Same thing for Trump-appointed FBI Director Chris Wray, who was grilled by the House Judiciary Committee on Wednesday. “Are you protecting the Bidens?” Rep. Matt Gaetz demanded. Republicans also accused Wray of persecuting Donald Trump, the January 6 rioters, and conservatives in general.

“If you are a Trump, you will be prosecuted. If you are a Biden, you will be protected,” said Rep. Wesley Hunt, claiming a double standard in the justice system.

Wray seemed to have a hard time taking such claims seriously.

“The idea that I’m biased against conservatives seems somewhat insane to me given my own personal background,” said Wray, a Republican who served in President George W. Bush’s Justice Department.

Equally insane is the idea that the FBI (in Sean Hannity‘s words) “has now sadly been transformed into nothing short of an arm of the Democratic Party.”

As I’ve explained in the past, there really is a Deep State — an entrenched bureaucracy that resists certain kinds of top-down change — but it arises in a fairly natural way: The reason young people decide to join an organization and commit themselves to it (the way you have to to rise in the ranks) is that the organization’s mission harmonizes with their values.

So if direction from on high conflicts with an organization’s perceived mission, people up and down the chain of command will resist: Items will fall off the agenda, orders will be carried out in ineffective ways, and so on. Probably the resisters don’t even need to conspire, because people at all levels just know that “that’s not how we do things here”.

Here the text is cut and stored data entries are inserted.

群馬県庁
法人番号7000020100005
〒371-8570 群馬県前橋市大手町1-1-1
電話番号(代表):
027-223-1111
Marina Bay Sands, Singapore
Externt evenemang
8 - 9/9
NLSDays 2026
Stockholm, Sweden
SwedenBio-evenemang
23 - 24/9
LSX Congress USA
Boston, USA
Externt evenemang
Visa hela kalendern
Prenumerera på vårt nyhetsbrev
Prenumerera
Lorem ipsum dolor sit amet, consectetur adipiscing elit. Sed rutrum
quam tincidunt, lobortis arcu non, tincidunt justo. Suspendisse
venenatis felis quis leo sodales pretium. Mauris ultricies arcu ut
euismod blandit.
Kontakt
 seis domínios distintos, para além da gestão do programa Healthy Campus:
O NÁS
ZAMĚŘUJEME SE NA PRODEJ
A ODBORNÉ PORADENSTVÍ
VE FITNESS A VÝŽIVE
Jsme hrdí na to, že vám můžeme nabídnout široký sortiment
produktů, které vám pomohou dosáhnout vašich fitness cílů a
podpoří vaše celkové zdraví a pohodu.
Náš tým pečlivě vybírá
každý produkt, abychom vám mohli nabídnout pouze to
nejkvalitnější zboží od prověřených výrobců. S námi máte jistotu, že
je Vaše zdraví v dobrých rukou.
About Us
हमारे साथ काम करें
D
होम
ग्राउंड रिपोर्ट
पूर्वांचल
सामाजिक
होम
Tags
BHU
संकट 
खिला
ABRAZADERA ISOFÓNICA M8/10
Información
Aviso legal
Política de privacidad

Top-down pressure can change the culture of an organization, but it requires either consistent attention over a very long time or a large-scale purge of the rank-and-file employees. (Trump is planning such a purge if he gets another term: “MAGA Republicans believe that they will be able to enact their programme only if they first defang the deep state by making tens of thousands of top civil servants sackable. Around 50,000 officials would be newly subject to being fired at will, under a proposed scheme known as Schedule F.”)

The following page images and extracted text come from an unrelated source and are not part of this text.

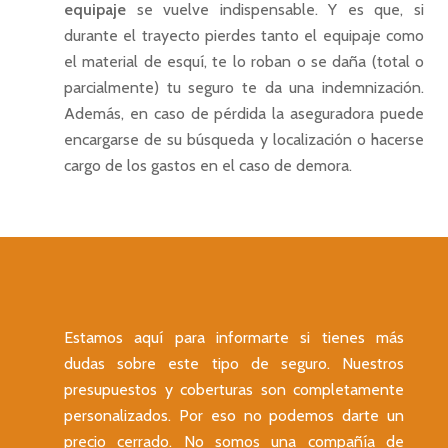
equipaje
se vuelve indispensable. Y es que, si
durante el trayecto pierdes tanto el equipaje como
el material de esquí, te lo roban o se daña (total o
parcialmente) tu seguro te da una indemnización.
Además, en caso de pérdida la aseguradora puede
encargarse de su búsqueda y localización o hacerse
cargo de los gastos en el caso de demora.
Home
Estamos aquí para informarte si tienes más
Seguros personales
dudas sobre este tipo de seguro. Nuestros
Seguros patrimonia
presupuestos y coberturas son completamente
Seguro de vida
personalizados. Por eso no podemos darte un
Seguros de empres
Seguro de decesos
Seguro de coches
precio cerrado. No somos una compañía de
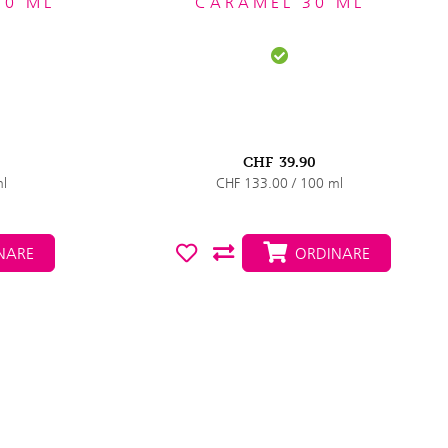
30 ML
CARAMEL 30 ML
CHF
39.90
ml
CHF 133.00 / 100 ml
NARE
ORDINARE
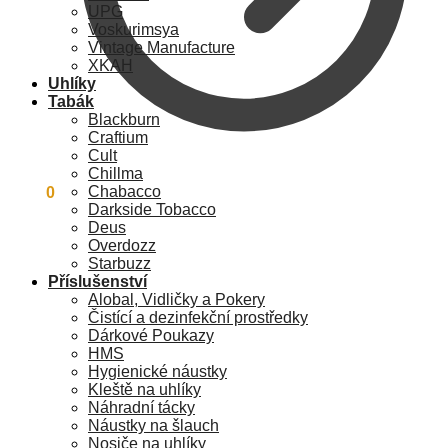
UPG
Voskurimsya
Vintage Manufacture
XKAH
Uhlíky
Tabák
Blackburn
Craftium
Cult
Chillma
Chabacco
0
Kč
0
Darkside Tobacco
Deus
Overdozz
Starbuzz
Příslušenství
Alobal, Vidličky a Pokery
Čistící a dezinfekční prostředky
Dárkové Poukazy
HMS
Hygienické náustky
Kleště na uhlíky
Náhradní tácky
Náustky na šlauch
Nosiče na uhlíky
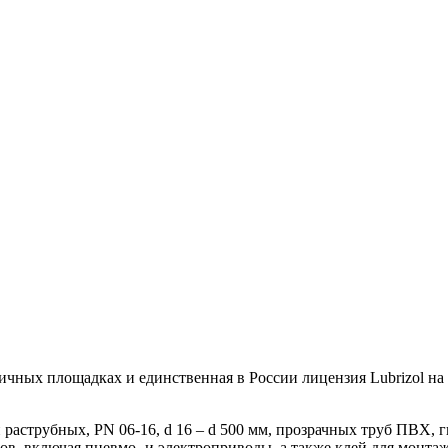
чных площадках и единственная в России лицензия Lubrizol н
аструбных, PN 06-16, d 16 – d 500 мм, прозрачных труб ПВХ, г
 включая пневмо- и электроприводы, а также клей для монтажа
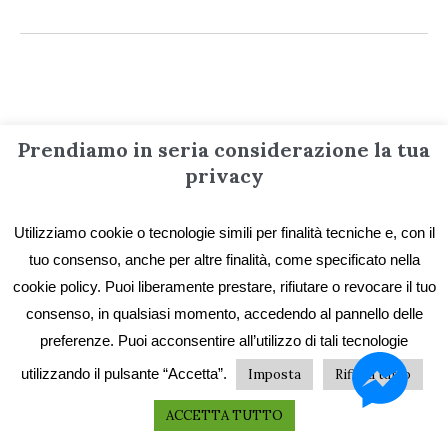
Informazioni
Prendiamo in seria considerazione la tua
privacy
Contatti
Utilizziamo cookie o tecnologie simili per finalità tecniche e, con il
Privacy e Cookie
tuo consenso, anche per altre finalità, come specificato nella
Codice etico
cookie policy. Puoi liberamente prestare, rifiutare o revocare il tuo
I primi vent’anni
consenso, in qualsiasi momento, accedendo al pannello delle
preferenze. Puoi acconsentire all’utilizzo di tali tecnologie
Collane e catalogo storico
utilizzando il pulsante “Accetta”.
Imposta
Rifiuta tutto
ACCETTA TUTTO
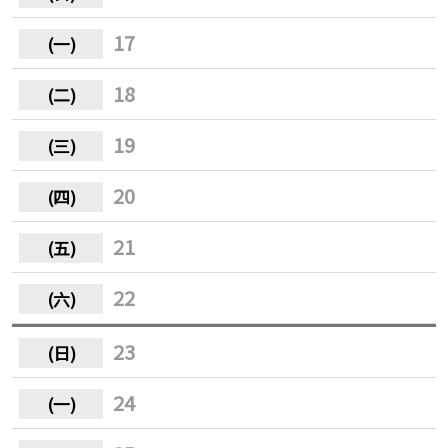
17
18
19
20
21
22
23
24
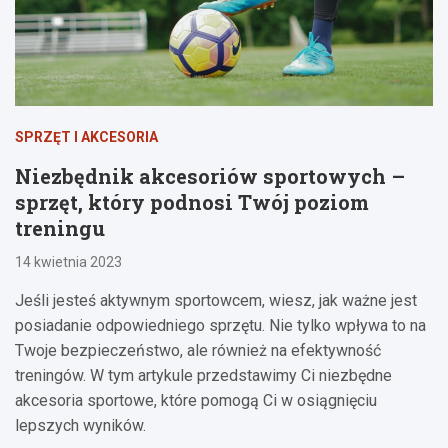
SPRZĘT I AKCESORIA
Niezbędnik akcesoriów sportowych –
sprzęt, który podnosi Twój poziom
treningu
14 kwietnia 2023
Jeśli jesteś aktywnym sportowcem, wiesz, jak ważne jest
posiadanie odpowiedniego sprzętu. Nie tylko wpływa to na
Twoje bezpieczeństwo, ale również na efektywność
treningów. W tym artykule przedstawimy Ci niezbędne
akcesoria sportowe, które pomogą Ci w osiągnięciu
lepszych wyników.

You could see that Deep State resistance happening in the Trump EPA. Trump appointed directors who wanted to give industry more freedom to pollute, and that’s not why people chose to make a career at the EPA. Similarly, the Pentagon resisted Trump’s efforts to draw its troops into domestic politics.

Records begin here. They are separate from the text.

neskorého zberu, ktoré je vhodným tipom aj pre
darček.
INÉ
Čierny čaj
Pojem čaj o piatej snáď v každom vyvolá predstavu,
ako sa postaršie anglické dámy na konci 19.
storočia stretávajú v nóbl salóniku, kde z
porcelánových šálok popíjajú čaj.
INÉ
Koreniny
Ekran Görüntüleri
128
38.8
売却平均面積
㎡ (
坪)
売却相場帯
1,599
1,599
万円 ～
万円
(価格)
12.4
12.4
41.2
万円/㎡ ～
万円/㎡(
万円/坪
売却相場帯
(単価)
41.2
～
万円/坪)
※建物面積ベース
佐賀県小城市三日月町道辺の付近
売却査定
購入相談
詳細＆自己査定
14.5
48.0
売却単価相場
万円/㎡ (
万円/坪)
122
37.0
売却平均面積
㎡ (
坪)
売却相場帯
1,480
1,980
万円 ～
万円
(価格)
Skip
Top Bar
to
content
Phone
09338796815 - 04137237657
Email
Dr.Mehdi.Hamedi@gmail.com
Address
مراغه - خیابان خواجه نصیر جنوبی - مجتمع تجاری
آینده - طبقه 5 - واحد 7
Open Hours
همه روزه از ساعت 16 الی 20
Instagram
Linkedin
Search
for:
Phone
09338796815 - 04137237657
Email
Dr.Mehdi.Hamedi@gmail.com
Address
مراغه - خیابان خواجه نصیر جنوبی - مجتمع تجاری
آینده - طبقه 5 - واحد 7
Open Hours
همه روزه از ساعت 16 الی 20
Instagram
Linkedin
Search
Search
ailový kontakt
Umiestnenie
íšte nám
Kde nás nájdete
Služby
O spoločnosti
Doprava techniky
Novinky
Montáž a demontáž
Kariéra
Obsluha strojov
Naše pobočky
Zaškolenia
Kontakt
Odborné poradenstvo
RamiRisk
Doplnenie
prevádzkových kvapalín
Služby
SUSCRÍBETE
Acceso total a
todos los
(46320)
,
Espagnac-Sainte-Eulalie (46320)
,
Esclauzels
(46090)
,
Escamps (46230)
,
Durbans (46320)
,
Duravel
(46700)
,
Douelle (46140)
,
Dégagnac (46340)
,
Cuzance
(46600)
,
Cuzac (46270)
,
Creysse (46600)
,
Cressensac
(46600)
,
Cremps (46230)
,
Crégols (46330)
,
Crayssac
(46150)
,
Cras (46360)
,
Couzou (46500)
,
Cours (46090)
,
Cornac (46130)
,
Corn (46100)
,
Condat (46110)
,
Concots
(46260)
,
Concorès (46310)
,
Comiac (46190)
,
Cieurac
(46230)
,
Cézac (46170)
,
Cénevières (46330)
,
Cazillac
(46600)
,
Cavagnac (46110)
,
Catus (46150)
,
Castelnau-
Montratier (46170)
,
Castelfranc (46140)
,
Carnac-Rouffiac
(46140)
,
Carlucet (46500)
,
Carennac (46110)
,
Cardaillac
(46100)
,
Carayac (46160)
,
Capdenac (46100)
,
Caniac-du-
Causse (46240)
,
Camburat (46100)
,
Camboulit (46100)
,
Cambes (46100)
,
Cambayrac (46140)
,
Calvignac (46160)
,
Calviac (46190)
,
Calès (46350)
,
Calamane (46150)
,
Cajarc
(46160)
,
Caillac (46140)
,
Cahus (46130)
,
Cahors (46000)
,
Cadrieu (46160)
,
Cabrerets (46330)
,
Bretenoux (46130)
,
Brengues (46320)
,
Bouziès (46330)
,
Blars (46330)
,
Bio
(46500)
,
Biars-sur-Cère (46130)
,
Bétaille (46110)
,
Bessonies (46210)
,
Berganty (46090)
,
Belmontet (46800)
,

Now think about why idealistic young people make a career at the FBI: They want to catch the bad guys. Fundamentally, it’s a rules-and-punishments mindset, which tends to appeal to conservatives. (Stereotypically, liberals are more driven to understand the bad guys, and to figure out why they don’t find places in lawful society.) That’s why law enforcement in general tends to be a bastion of conservatism. (Think about it: When you meet someone and find out that they’re a cop, what expectations do you have about their opinions?)

So yes, there would naturally be a Deep State in the FBI: a conservative Deep State. The fantasy of a liberal Deep State at the FBI, led by lifelong Republicans like Chris Wray and James Comey, is truly nutty.

So what’s the FBI been up to as it investigates Donald Trump? Not persecuting conservatives, but catching the bad guy.